Your agents are sloppy. Ours have receipts.
Self-hosted agent orchestration that does the work, tracks the cost, scores the quality, and shows you everything. Open source. Runs on your hardware. No "enterprise plan" upsell.
Website · Docs · Quickstart · The Receipts · Architecture · Plugin SDK · Skills · Evals · Contributing
Every AI agent platform makes the same pitch: deploy intelligent agents that automate your workflows.

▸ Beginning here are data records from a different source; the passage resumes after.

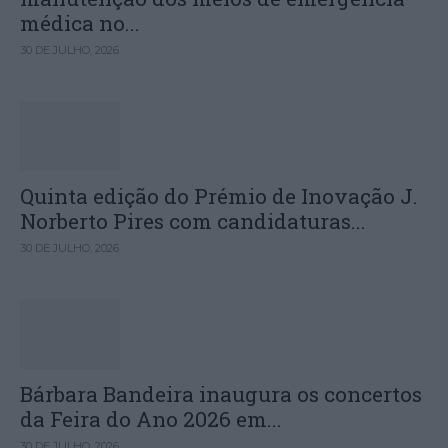
médica no...
30 DE JULHO, 2026
Quinta edição do Prémio de Inovação J.
Norberto Pires com candidaturas...
30 DE JULHO, 2026
Bárbara Bandeira inaugura os concertos
da Feira do Ano 2026 em...
30 DE JULHO, 2026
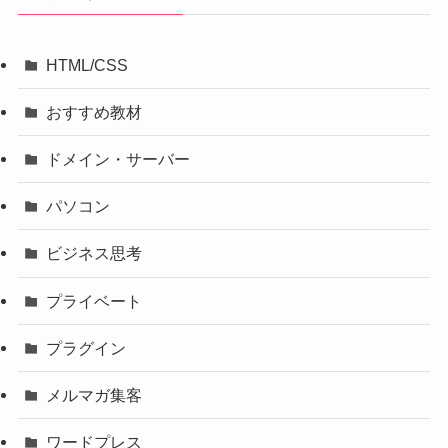
HTML/CSS
おすすめ教材
ドメイン・サーバー
パソコン
ビジネス思考
プライベート
プラグイン
メルマガ集客
ワードプレス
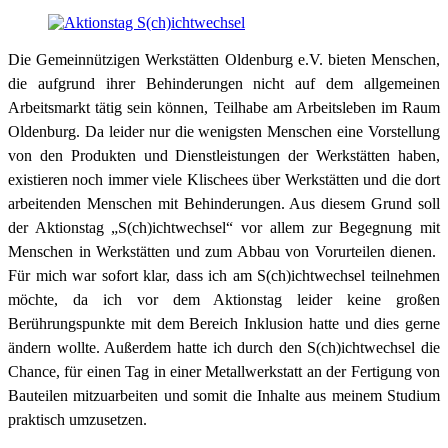
Die Gemeinnützigen Werkstätten Oldenburg e.V. bieten Menschen,
die aufgrund ihrer Behinderungen nicht auf dem allgemeinen
Arbeitsmarkt tätig sein können, Teilhabe am Arbeitsleben im Raum
Oldenburg. Da leider nur die wenigsten Menschen eine Vorstellung
von den Produkten und Dienstleistungen der Werkstätten haben,
existieren noch immer viele Klischees über Werkstätten und die dort
arbeitenden Menschen mit Behinderungen. Aus diesem Grund soll
der Aktionstag „S(ch)ichtwechsel“ vor allem zur Begegnung mit
Menschen in Werkstätten und zum Abbau von Vorurteilen dienen.
Für mich war sofort klar, dass ich am S(ch)ichtwechsel teilnehmen
möchte, da ich vor dem Aktionstag leider keine großen
Berührungspunkte mit dem Bereich Inklusion hatte und dies gerne
ändern wollte. Außerdem hatte ich durch den S(ch)ichtwechsel die
Chance, für einen Tag in einer Metallwerkstatt an der Fertigung von
Bauteilen mitzuarbeiten und somit die Inhalte aus meinem Studium
praktisch umzusetzen.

Then you ask three questions and they all fall apart:
- What did it actually do? "It completed the task." Cool. What did it do.

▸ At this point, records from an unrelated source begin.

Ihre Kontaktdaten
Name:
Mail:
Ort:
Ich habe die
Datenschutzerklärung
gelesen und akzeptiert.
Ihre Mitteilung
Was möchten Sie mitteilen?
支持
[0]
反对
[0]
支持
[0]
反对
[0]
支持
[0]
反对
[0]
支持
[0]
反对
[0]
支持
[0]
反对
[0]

- How much did that cost? "We offer transparent pricing tiers." That's not what I asked.
- Was it any good? "Our agents are powered by state-of-the-art—" Stop.
Nitejar answers all three with artifacts you can inspect. We call them receipts. Every run produces a trace of what happened, a ledger of what it cost, and a score of how well it performed. You can replay them. You can trend them. You can show them to your boss when they ask why you gave a robot access to production.

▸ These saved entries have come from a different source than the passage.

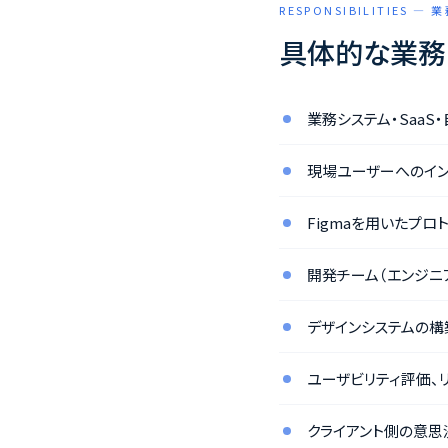
RESPONSIBILITIES —
具体的な業務
業務システム・SaaS
現場ユーザーへのイン
Figmaを用いたプロ
開発チーム（エンジニ
デザインシステムの構
ユーザビリティ評価、
クライアント側の意思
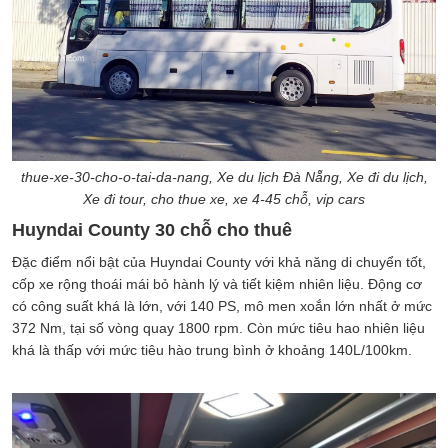
thue-xe-30-cho-o-tai-da-nang, Xe du lịch Đà Nẵng, Xe đi du lịch,
Xe đi tour, cho thue xe, xe 4-45 chỗ, vip cars
Huyndai County 30 chỗ cho thuê
Đặc điểm nổi bật của Huyndai County với khả năng di chuyển tốt,
cốp xe rộng thoái mái bỏ hành lý và tiết kiệm nhiên liệu. Động cơ
có công suất khá là lớn, với 140 PS, mô men xoắn lớn nhất ở mức
372 Nm, tại số vòng quay 1800 rpm. Còn mức tiêu hao nhiên liệu
khá là thấp với mức tiêu hào trung bình ở khoảng 140L/100km.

The name is the point. Agents are sloppy. That's fine. What's not fine is sloppy agents with no paper trail.
npx --yes @nitejar/cli@latest upWhat happens:
- Downloads the right runtime bundle for your OS/arch
- Creates local state at
~/.nitejar - Runs migrations before boot
- Starts Nitejar as a background daemon and prints the URL/log path
First boot opens a short setup wizard (TTY only) for access mode/base URL/port.
Use --no-wizard to skip it.
Useful commands:
npx --yes @nitejar/cli@latest status
npx --yes @nitejar/cli@latest logs --follow
npx --yes @nitejar/cli@latest downBy default, state lives in:
~/.nitejar/data/nitejar.db~/.nitejar/config/env~/.nitejar/logs/server.log~/.nitejar/receipts/migrations/*.json
docker run -d \
--name nitejar \
-p 3000:3000 \
-v nitejar-data:/app/data \
-e ENCRYPTION_KEY="$(openssl rand -hex 32)" \
ghcr.io/nitejar/nitejar:latestOpen localhost:3000. You're running.
git clone https://github.com/nitejar/nitejar.git && cd nitejar
pnpm install
cp apps/web/.env.example apps/web/.env # set ENCRYPTION_KEY
pnpm db:migrate && pnpm devSame URL. Same app.
| Variable | Required | What it does |
|---|---|---|
ENCRYPTION_KEY |
Yes (source/prod) | Encrypts secrets at rest. openssl rand -hex 32 |
DATABASE_URL |
No | SQLite by default. Postgres URL for production. |
APP_BASE_URL |
No (required for public webhooks) | Public URL used for webhook/invite/callback links. |
BETTER_AUTH_SECRET |
Yes (source/prod) | Stable auth signing secret. |
Full list in apps/web/.env.example.
Everything below works today. Not a roadmap — click through and check.
Agents
- Deploy agents across Telegram, GitHub, Discord, and webhooks from a single config
- Each agent gets its own sandbox, filesystem, tools, and network policy
- Build new agents with an 8-step wizard: name, soul, model, skills, tools, budget, test conversation, save
- Export agents as
.nitejar-agent.jsonand import them on another instance
Operations
- Command Center for live attention: fleet metrics, hot queues, blocked work, and intervention posture
- Company for structural portfolio management: board summary, saved views, staffing matrix, and team load
- Work for goals, tickets, heartbeats, and queue movement without collapsing everything into sessions
- Inbox for follow-up and human attention that should not get buried in raw activity noise
- Per-agent, per-model cost ledger with budget limits — follow the money in Costs
- Routines for scheduled and event-driven runs (cron, webhook triggers, on-event)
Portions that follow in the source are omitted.